Fig. 2. Prevalence of ESR1 and TP53 alterations in advanced HR+ breast cancer tumors is associated with treatment duration and CDK4/6i exposure.

a, b Prevalence of ESR1 (a) and TP53 (b) alterations in samples collected from patients prior to 1L split by duration of eBC ET (endocrine treatment) prior to relapse. Error bars represent the 95% confidence interval based on bootstrapping. c Prevalence of ESR1 alterations prior or after 1L treatment in the advanced setting in different cohorts. Arrow represents the difference in prevalence: its origin is the median prevalence pre-treatment and its end is the median prevalence post-treatment. Error bars represent the 95% confidence interval of prevalence; Color represents fold-change magnitude; * stands for p < 0.05, ** for p < 0.01 based on bootstrapping; Treatment cohorts are labeled on the y-axis. d Prevalence of ESR1 alterations after 1L treatment stratified by the 1L treatment duration prior to sample collection. Error bars represent the 95% confidence interval of prevalence. e Prevalence of TP53 alterations prior or after 1L treatment in the advanced setting in different cohorts. Same legend as c. f Prevalence of TP53 alterations after 1L treatment stratified by the 1L treatment duration prior to sample collection. Same legend as d.
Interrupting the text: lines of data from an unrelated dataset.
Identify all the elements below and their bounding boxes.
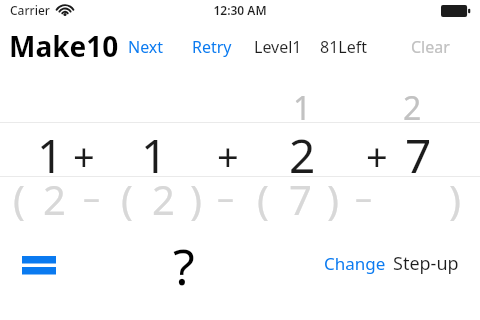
staticText: 2 [152, 172, 175, 226]
button[interactable]: Make10 [9, 27, 119, 65]
button[interactable]: Next [128, 36, 164, 58]
staticText: Level1 [254, 36, 302, 58]
button[interactable]: Change [324, 252, 386, 275]
button[interactable]: Step-up [393, 251, 459, 276]
staticText: + [366, 130, 388, 182]
button[interactable]: Retry [192, 36, 232, 58]
staticText: 1 [293, 86, 312, 130]
button[interactable]: Clear [411, 36, 450, 58]
staticText: 2 [43, 172, 66, 226]
other: Wi-Fi [57, 4, 73, 16]
staticText: – [355, 174, 372, 220]
staticText: ) [190, 172, 202, 226]
staticText: 1 [37, 124, 64, 187]
staticText: ? [173, 232, 195, 288]
staticText: – [217, 174, 234, 220]
staticText: Carrier [10, 2, 50, 18]
staticText: 81Left [320, 36, 367, 58]
staticText: 7 [289, 172, 312, 226]
button[interactable]: Equals [12, 246, 68, 286]
staticText: ( [13, 172, 25, 226]
button[interactable]: Hint [160, 232, 208, 288]
staticText: – [83, 174, 100, 220]
staticText: ( [121, 172, 133, 226]
other: Battery full [441, 5, 470, 17]
staticText: ( [257, 172, 269, 226]
staticText: + [217, 130, 239, 182]
staticText: 2 [403, 86, 422, 130]
staticText: ) [449, 172, 461, 226]
staticText: + [73, 130, 95, 182]
staticText: 7 [405, 124, 432, 187]
staticText: ) [327, 172, 339, 226]
staticText: 1 [141, 124, 168, 187]
staticText: 12:30 AM [213, 2, 267, 18]
staticText: 2 [289, 124, 316, 187]
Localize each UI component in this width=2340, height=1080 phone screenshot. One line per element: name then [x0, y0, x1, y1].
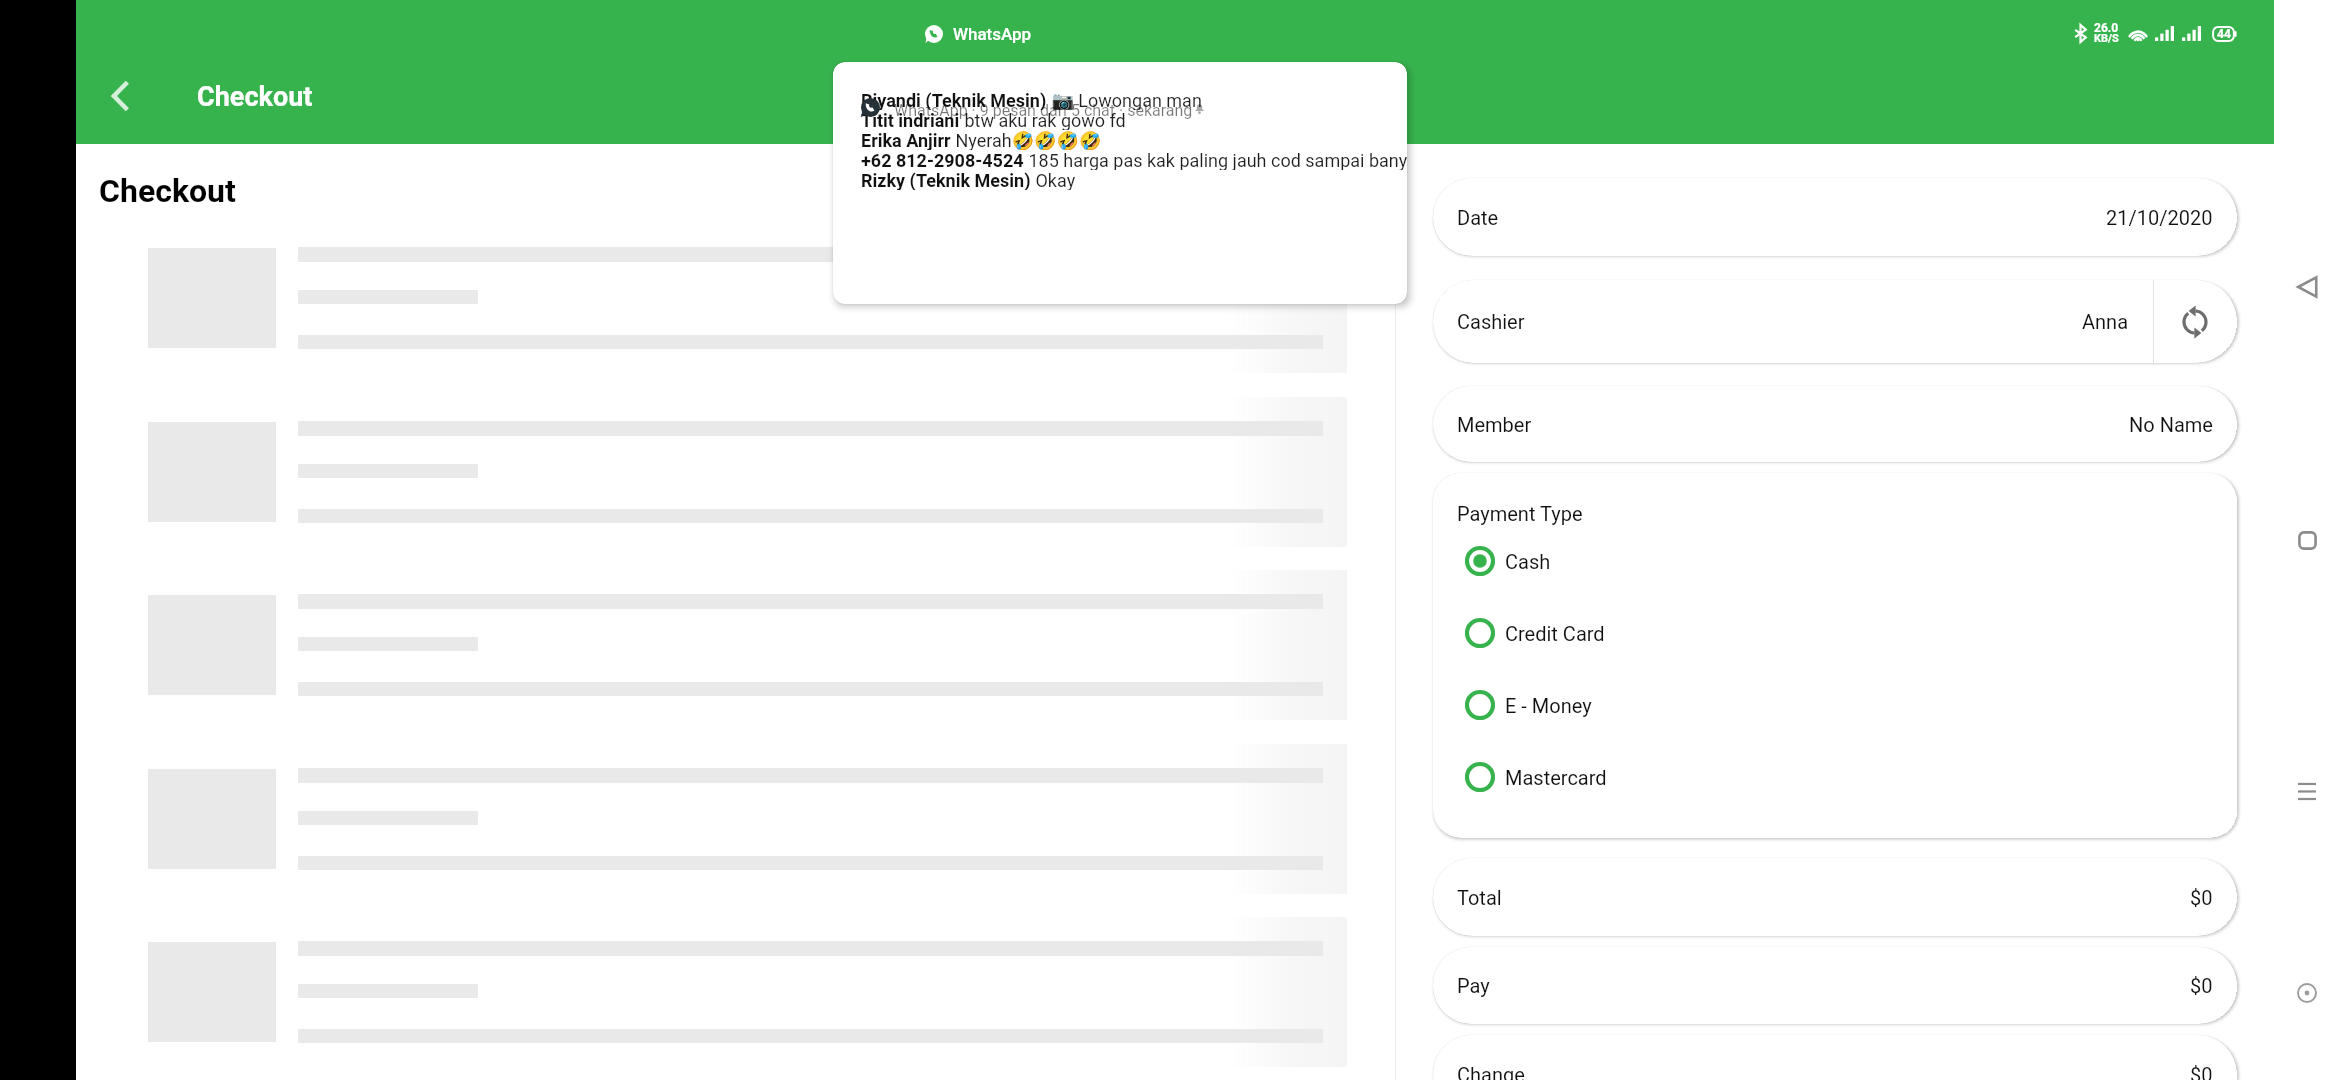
staticText: Okay: [1031, 170, 1076, 190]
button[interactable]: Screen recorder: [2287, 973, 2327, 1013]
staticText: Change: [1457, 1063, 1525, 1080]
button[interactable]: Recent apps: [2287, 771, 2327, 811]
button[interactable]: Credit Card: [1463, 611, 1605, 655]
button[interactable]: Change cashier: [2153, 280, 2237, 363]
button[interactable]: Pay: [1433, 947, 2237, 1024]
staticText: Cashier: [1457, 310, 1525, 333]
staticText: btw aku rak gowo fd: [960, 110, 1126, 130]
staticText: WhatsApp: [953, 24, 1032, 44]
button[interactable]: Member: [1433, 386, 2237, 462]
staticText: Checkout: [99, 172, 236, 210]
staticText: Credit Card: [1505, 622, 1605, 645]
button[interactable]: Cash: [1463, 539, 1551, 583]
staticText: No Name: [2129, 413, 2213, 436]
staticText: $0: [2190, 1063, 2213, 1080]
button[interactable]: Riyandi (Teknik Mesin): [833, 62, 1407, 304]
staticText: KB/S: [2094, 32, 2119, 45]
button[interactable]: Date: [1433, 178, 2237, 256]
staticText: Mastercard: [1505, 766, 1607, 789]
staticText: 21/10/2020: [2106, 206, 2213, 229]
staticText: Erika Anjirr: [861, 130, 951, 150]
staticText: $0: [2190, 974, 2213, 997]
button[interactable]: Total: [1433, 858, 2237, 936]
staticText: Member: [1457, 413, 1532, 436]
button[interactable]: Navigate back: [88, 64, 152, 128]
staticText: Cash: [1505, 550, 1551, 573]
staticText: Rizky (Teknik Mesin): [861, 170, 1031, 190]
button[interactable]: WhatsApp: [925, 24, 1032, 44]
staticText: WhatsApp · 9 pesan dari 5 chat · sekaran…: [894, 101, 1193, 120]
staticText: Titit indriani: [861, 110, 960, 130]
staticText: +62 812-2908-4524: [861, 150, 1024, 170]
staticText: Checkout: [197, 81, 313, 113]
button[interactable]: E - Money: [1463, 683, 1592, 727]
staticText: Riyandi (Teknik Mesin): [861, 90, 1047, 110]
staticText: E - Money: [1505, 694, 1592, 717]
staticText: Total: [1457, 886, 1502, 909]
button[interactable]: Home: [2287, 520, 2327, 560]
staticText: $0: [2190, 886, 2213, 909]
staticText: Date: [1457, 206, 1499, 229]
button[interactable]: Mastercard: [1463, 755, 1607, 799]
button[interactable]: Back: [2287, 267, 2327, 307]
staticText: 📷 Lowongan man: [1047, 90, 1202, 110]
button[interactable]: Change: [1433, 1035, 2237, 1080]
staticText: 26.0: [2094, 21, 2119, 35]
staticText: Payment Type: [1457, 502, 1583, 525]
staticText: Pay: [1457, 974, 1490, 997]
staticText: Anna: [2082, 310, 2129, 333]
button[interactable]: [1433, 280, 2153, 363]
staticText: 44: [2217, 27, 2231, 41]
staticText: 185 harga pas kak paling jauh cod sampai…: [1024, 150, 1407, 170]
staticText: Nyerah🤣🤣🤣🤣: [951, 130, 1102, 150]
Fig. 3. Prevalence of genomic alterations in tumors prior and after 1L treatment in the advanced setting.

a–d Median prevalence of alterations prior to (x-axis), or after (y-axis) treatment for a AI therapies (b) AI+CDK4/6i therapies (c) fulvestrant + CDK4/6i therapies, or d chemotherapies. Each point is an individual gene; genes of interest are labeled. Error bars represent the 95% confidence interval; Color reflects fold-change; Shape significance with an FDR cutoff of 0.2 based on bootstrapping and Benjamini-Hochberg procedure.
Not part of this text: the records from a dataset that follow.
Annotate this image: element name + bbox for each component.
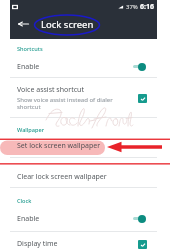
staticText: Voice assist shortcut — [17, 85, 84, 95]
staticText: Shortcuts — [17, 45, 43, 53]
button[interactable]: Enable — [10, 59, 157, 75]
staticText: Enable — [17, 62, 40, 72]
staticText: Clock — [17, 197, 32, 205]
button[interactable]: Checkbox — [138, 240, 147, 249]
button[interactable]: Toggle — [132, 61, 145, 72]
staticText: 37% — [126, 3, 138, 11]
staticText: shortcut — [17, 103, 41, 111]
staticText: Enable — [17, 214, 40, 224]
staticText: Wallpaper — [17, 126, 45, 134]
staticText: Clear lock screen wallpaper — [17, 172, 107, 182]
staticText: 6:16 — [140, 2, 154, 12]
button[interactable]: Checkbox — [138, 94, 147, 103]
button[interactable]: Set lock screen wallpaper — [10, 138, 157, 154]
staticText: Set lock screen wallpaper — [17, 141, 101, 151]
button[interactable]: Display time — [10, 236, 157, 250]
button[interactable]: Voice assist shortcut — [10, 82, 157, 98]
staticText: Display time — [17, 239, 58, 249]
staticText: Lock screen — [41, 18, 94, 31]
staticText: Show voice assist instead of dialer — [17, 96, 113, 104]
button[interactable]: Back — [10, 11, 36, 37]
button[interactable]: Enable — [10, 211, 157, 227]
button[interactable]: Toggle — [132, 213, 145, 224]
button[interactable]: Clear lock screen wallpaper — [10, 169, 157, 185]
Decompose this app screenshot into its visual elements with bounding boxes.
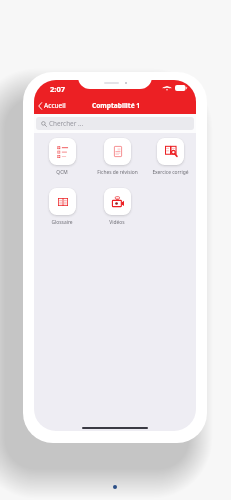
button[interactable]: QCM [35,138,89,176]
button[interactable]: Fiches de révision [90,138,144,176]
other: Wi-Fi [163,85,171,91]
staticText: Chercher ... [49,119,84,128]
staticText: Fiches de révision [97,169,138,176]
button[interactable]: Chercher ... [36,117,194,130]
other: Battery [175,85,187,91]
staticText: Exercice corrigé [152,169,189,176]
button[interactable]: Vidéos [90,188,144,226]
staticText: QCM [56,169,68,176]
staticText: Comptabilité 1 [92,101,141,110]
staticText: Accueil [44,101,66,110]
staticText: 2:07 [50,84,65,94]
staticText: Glossaire [51,219,73,226]
staticText: Vidéos [109,219,125,226]
button[interactable]: Glossaire [35,188,89,226]
button[interactable]: Exercice corrigé [143,138,196,176]
other: Back [38,102,42,110]
button[interactable]: Back [34,99,72,112]
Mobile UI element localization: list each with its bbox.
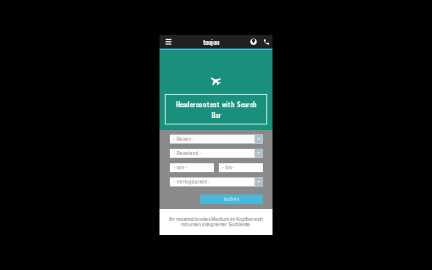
staticText: Ihr maximal breites Medium im Kopfbereic… (169, 217, 263, 227)
staticText: Headercontent with Search Bar (176, 98, 256, 120)
button[interactable]: Menu (162, 35, 175, 48)
button[interactable]: - Reiseland - (170, 149, 263, 158)
staticText: - Verfügbarkeit - (174, 179, 210, 184)
button[interactable]: - bis - (219, 163, 263, 172)
staticText: - von - (174, 165, 188, 170)
button[interactable]: - von - (170, 163, 214, 172)
button[interactable]: suchen (200, 194, 263, 204)
staticText: - Reisen - (174, 136, 194, 142)
button[interactable]: - Verfügbarkeit - (170, 178, 263, 186)
button[interactable]: Call us (260, 35, 272, 48)
staticText: - Reiseland - (174, 151, 202, 156)
staticText: suchen (223, 197, 239, 202)
staticText: toujou (203, 37, 219, 47)
button[interactable]: - Reisen - (170, 135, 263, 144)
staticText: - bis - (222, 165, 234, 170)
button[interactable]: Choose region (247, 35, 260, 48)
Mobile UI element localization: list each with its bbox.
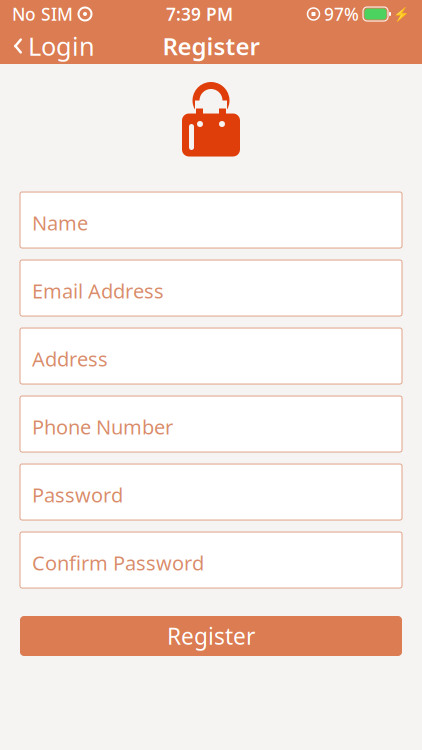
- staticText: ⚡: [393, 6, 410, 22]
- button[interactable]: Login: [0, 23, 107, 69]
- staticText: Login: [28, 29, 95, 63]
- button[interactable]: Email Address: [20, 260, 402, 316]
- button[interactable]: Register: [20, 616, 402, 656]
- staticText: Email Address: [32, 277, 164, 304]
- staticText: Register: [167, 621, 255, 651]
- staticText: Phone Number: [32, 413, 173, 440]
- staticText: No SIM: [12, 2, 73, 26]
- staticText: 7:39 PM: [166, 2, 233, 26]
- staticText: Address: [32, 345, 108, 372]
- staticText: Password: [32, 481, 123, 508]
- button[interactable]: Confirm Password: [20, 532, 402, 588]
- button[interactable]: Name: [20, 192, 402, 248]
- button[interactable]: Password: [20, 464, 402, 520]
- button[interactable]: Phone Number: [20, 396, 402, 452]
- staticText: Register: [162, 30, 260, 62]
- staticText: Confirm Password: [32, 549, 204, 576]
- staticText: 97%: [324, 2, 359, 26]
- staticText: Name: [32, 209, 88, 236]
- button[interactable]: Address: [20, 328, 402, 384]
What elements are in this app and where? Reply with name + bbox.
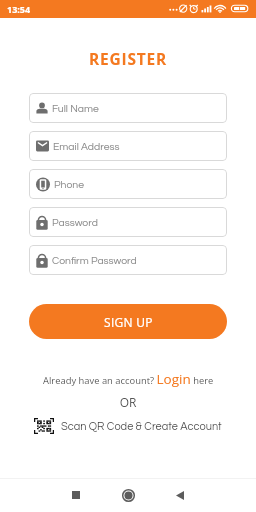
button[interactable]: Email Address (29, 131, 227, 161)
staticText: OR (0, 394, 256, 410)
staticText: Full Name (52, 103, 99, 114)
button[interactable]: Scan QR Code & Create Account (0, 418, 256, 434)
button[interactable]: Recent apps (63, 482, 89, 508)
staticText: REGISTER (0, 48, 256, 69)
staticText: SIGN UP (104, 314, 153, 330)
button[interactable]: Back (167, 482, 193, 508)
staticText: Confirm Password (52, 255, 137, 266)
button[interactable]: Confirm Password (29, 245, 227, 275)
staticText: Scan QR Code & Create Account (61, 421, 222, 432)
staticText: Password (52, 217, 98, 228)
button[interactable]: Phone (29, 169, 227, 199)
staticText: Phone (54, 179, 84, 190)
button[interactable]: Home (115, 482, 141, 508)
staticText: 13:54 (7, 3, 31, 15)
button[interactable]: SIGN UP (29, 304, 227, 339)
staticText: Email Address (53, 141, 120, 152)
button[interactable]: Password (29, 207, 227, 237)
button[interactable]: Full Name (29, 93, 227, 123)
button[interactable]: Already have an account? Login here (43, 370, 214, 388)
Fig. 4. Prevalence of pathway-level alterations is increased in tumors exposed to CDK4/6i.

a–d Distribution of the number of altered gene sets for pre- and post-treatment groups of the (a) AI, or b AI+CDK4/6i cohorts, as well as for the (c) pre-treatment and d post-treatment groups of AI-based cohorts. P-values based on a Kolmogorff-Smirnov test. e, f Distribution of the number of altered gene sets for the post-treatment samples of the (e) AI and f AI+CDK4/6i cohorts based on the 1L treatment duration prior to sample collection. g Distribution of the number of altered gene sets of samples collected after 2L or 3L based on treatment cohorts. P-value between samples exposed to CDK4/6i (left) or not (right) based on a Kolmogorff-Smirnov test.

Fig. 5. Prevalence of genomic alterations is higher for tumors from post-1L patients exposed to CDK4/6i in the acelERA trial.

a Median prevalence of alterations in samples from post-1L patients who received AI (x-axis) or AI+CDK4/6i (y-axis) as 1L treatment. Each point is an individual gene; genes of interest are labeled. Error bars represent the 95% confidence interval; Color reflects fold-change; Shape significance with an FDR cutoff of 0.2 based on bootstrapping and Benjamini-Hochberg procedure. b Distribution of the number of altered gene sets for the samples from post-1L patients who received AI or AI+CDK4/6i as 1L treatment. P-values based on a Kolmogorff-Smirnov test.